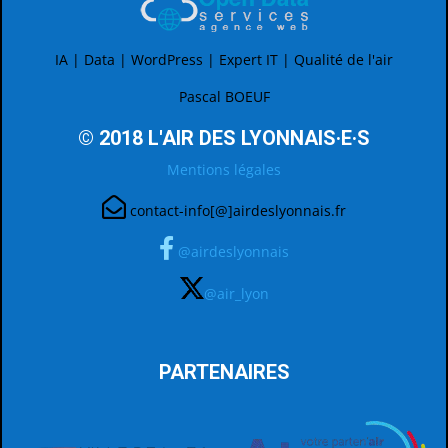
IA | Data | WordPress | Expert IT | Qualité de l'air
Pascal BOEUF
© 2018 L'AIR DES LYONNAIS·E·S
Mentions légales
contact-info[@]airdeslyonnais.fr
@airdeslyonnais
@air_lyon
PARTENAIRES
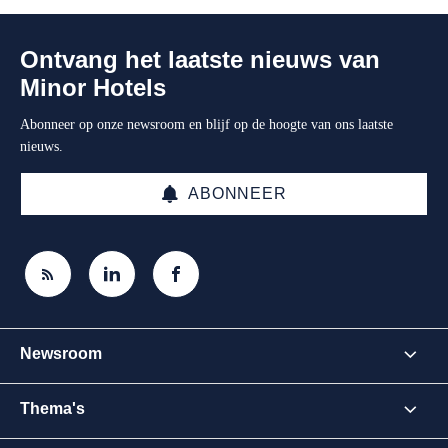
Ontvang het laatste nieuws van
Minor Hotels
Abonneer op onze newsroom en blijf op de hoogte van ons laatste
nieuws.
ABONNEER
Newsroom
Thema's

# REQUIRED ACTION:
Each line above is to be copied exactly, and the pictures are to be dropped.

# EXPECTED ANSWER:
IA | Data | WordPress | Expert IT | Qualité de l'air
Pascal BOEUF
© 2018 L'AIR DES LYONNAIS·E·S
Mentions légales
contact-info[@]airdeslyonnais.fr
@airdeslyonnais
@air_lyon
PARTENAIRES
Ontvang het laatste nieuws van
Minor Hotels
Abonneer op onze newsroom en blijf op de hoogte van ons laatste
nieuws.
ABONNEER
Newsroom
Thema's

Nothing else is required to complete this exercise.